O filme é bem tenso mas esse final acho que não teve muito a ver fiquei esperando algo bem melhor e esse não me convenceu nem um pouco⭐
Um filme divide opiniões! minha visão vejo fatores mais negativos do que positivos, roteiro é meia boca e seu desenvolvimento idem, elenco até que se esforça,mas não entrega o que precisava, com exceção da boa atriz Carla Gugino, trilha sonora é razoável. Aqui temos um filme esquecível.
Alguns livros acredito que não deveriam sair do papel. Este filme que é uma adaptação de Stephen King é um. Claro que todo livro é rico em detalhes e filme algum poderia abordar tudo o que foi escrito e nem sempre as cenas conseguem transmitir a mesma emoção da leitura. O enredo até achei interessante, como a Jessie lida com a situação, sobre seus traumas de infância e os seus personagens imaginários, mas a verdade é que o filme é muito chato, arrastado e sonolento.
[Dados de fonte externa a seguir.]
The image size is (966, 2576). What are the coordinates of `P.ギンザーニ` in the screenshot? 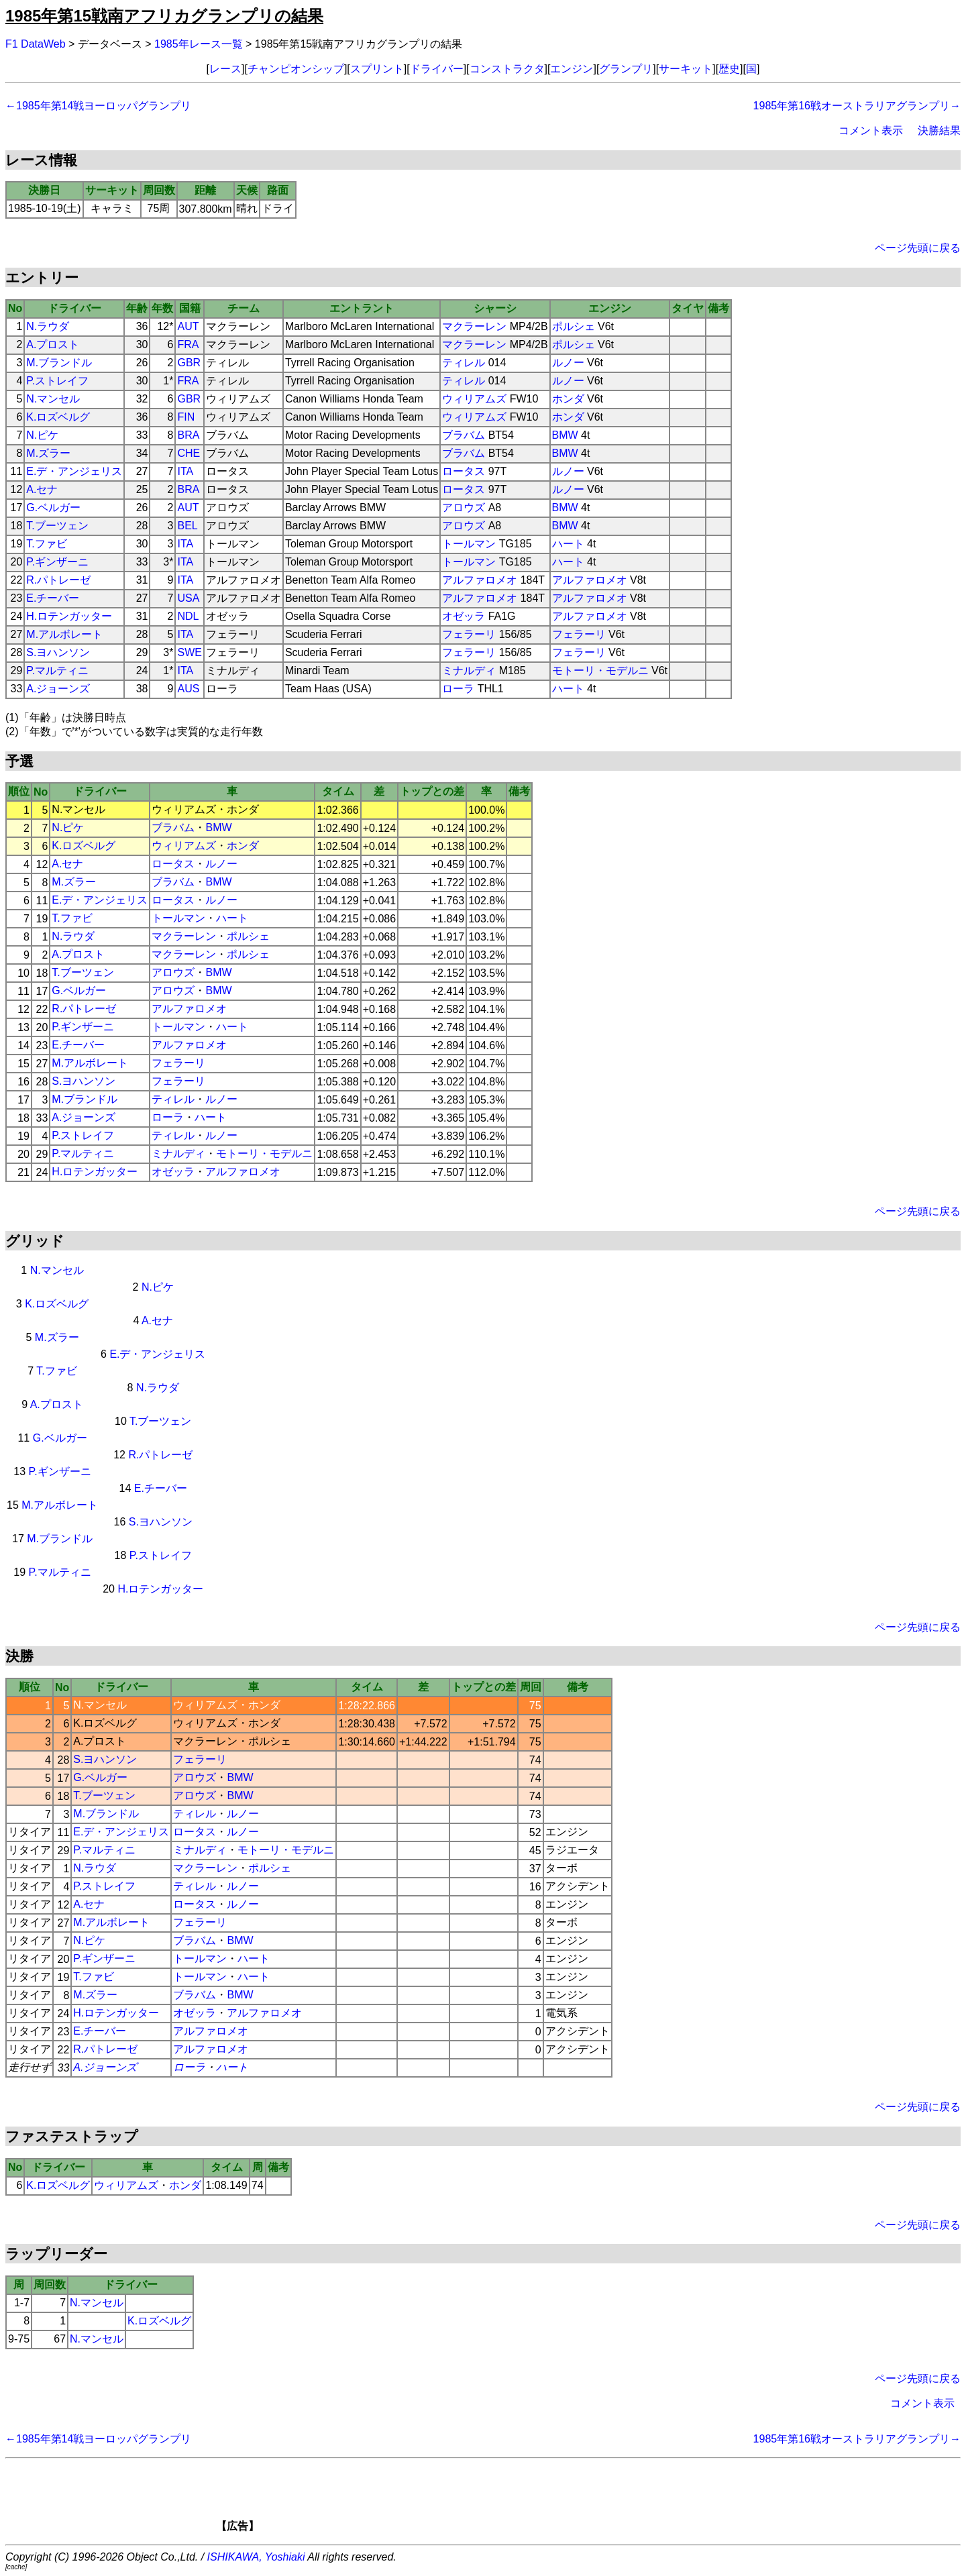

Filme com referências estranhas sobre casal que tenta apimentar a relação e salvar o casamento, mas o desenrolar sai de controle e mistura ilusão e realidade. Prende a atenção.
O filme é bom, o começo e excelente depois fica um pouco masante, a impressão que eu tenho assistindo é que o tempo todo ela poderia sair daqui sem esperar tanto tempo.
O filme baseado no livro Jogo Perigoso, de Stephen King, conta a história do casal Jessie (Carla Gugino) e Gerald (Bruce Greenwood), que para apimentar a relação, decidem passar um final de semana em uma casa de campo. Após Gerald sofrer um infarto e deixar a esposa algemada na cama. Jessie começa a perder a razão, se tornando um prelúdio para uma noite de horror. Entretanto, assim como o livro, é o filme. O desenvolvimento da trama não fica apenas centralizado em como Jessie sairá desse tormento de ficar presa e vê seu marido morrer na sua frente. Que para mim, já bastava para ser um grande filme. Stephen King, adiciona o passado de Jessie, marcado por pedofilia do seu próprio pai, e para adicionar ainda mais o desvio do foco central do filme, é adicionado no terceiro ato do filme (Livro) um elemento sombrio a trama. Um homem acusado de esquartejar suas vitimas. Poderia até ser algo interessante, porém, o personagem acaba sendo um elemento de suspense. Pois o próprio não faz nada, apenas observa Jessie, no canto da parede. O filme de suspense psicológico, que pensávamos que seria uma coisa, acaba sendo outra, e o que deveria ser o primeiro foco acaba ficando em segundo plano, Jessie presa na cama.
é interessante, mais ele acaba ficando chato e complicado de levar até o final e o fato da personagem ta sempre presa na cama é um arrasto que se extende .
Ok. Existem filmes bem melhores para assistir do que esse! Roteiro acelerado demais na reta final do filme, certos elementos esquecidos na narrativa, o foco principal se perde, nota 2, porque com o mesmo roteiro fraco, a atriz consegue carregar o filme nas costas.